What to produce: Give the count of lines in the records below that contain "traductions", and say nothing more.

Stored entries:
■ ■ ■
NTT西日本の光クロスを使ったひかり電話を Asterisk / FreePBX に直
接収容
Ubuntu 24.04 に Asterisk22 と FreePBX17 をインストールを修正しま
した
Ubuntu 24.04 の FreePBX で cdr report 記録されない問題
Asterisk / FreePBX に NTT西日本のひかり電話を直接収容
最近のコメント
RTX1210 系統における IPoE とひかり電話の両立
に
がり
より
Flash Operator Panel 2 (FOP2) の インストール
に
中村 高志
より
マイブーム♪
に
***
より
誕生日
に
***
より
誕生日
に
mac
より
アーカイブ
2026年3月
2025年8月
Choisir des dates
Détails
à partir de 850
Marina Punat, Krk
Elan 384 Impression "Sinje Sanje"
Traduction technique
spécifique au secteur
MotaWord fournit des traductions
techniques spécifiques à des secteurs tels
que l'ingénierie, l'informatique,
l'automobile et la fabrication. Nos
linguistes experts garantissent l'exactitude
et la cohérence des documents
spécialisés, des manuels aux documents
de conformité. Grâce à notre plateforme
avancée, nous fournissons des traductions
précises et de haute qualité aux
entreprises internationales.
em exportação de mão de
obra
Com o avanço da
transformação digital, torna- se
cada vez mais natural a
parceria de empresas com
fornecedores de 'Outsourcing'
■ ■ ■
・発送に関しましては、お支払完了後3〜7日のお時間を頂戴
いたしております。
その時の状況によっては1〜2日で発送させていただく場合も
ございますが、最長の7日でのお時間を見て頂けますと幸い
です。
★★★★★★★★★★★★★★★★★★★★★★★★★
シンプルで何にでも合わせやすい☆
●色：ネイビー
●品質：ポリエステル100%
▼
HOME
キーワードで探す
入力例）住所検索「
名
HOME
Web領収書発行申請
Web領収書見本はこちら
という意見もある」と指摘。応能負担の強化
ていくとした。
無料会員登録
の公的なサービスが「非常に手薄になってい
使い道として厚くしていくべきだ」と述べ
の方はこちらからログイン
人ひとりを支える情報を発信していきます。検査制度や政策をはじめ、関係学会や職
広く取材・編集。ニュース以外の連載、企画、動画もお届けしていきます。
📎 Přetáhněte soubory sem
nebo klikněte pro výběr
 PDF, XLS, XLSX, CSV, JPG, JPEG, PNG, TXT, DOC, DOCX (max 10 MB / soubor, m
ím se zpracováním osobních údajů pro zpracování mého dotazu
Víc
■ ■ ■
Exercise answer: 2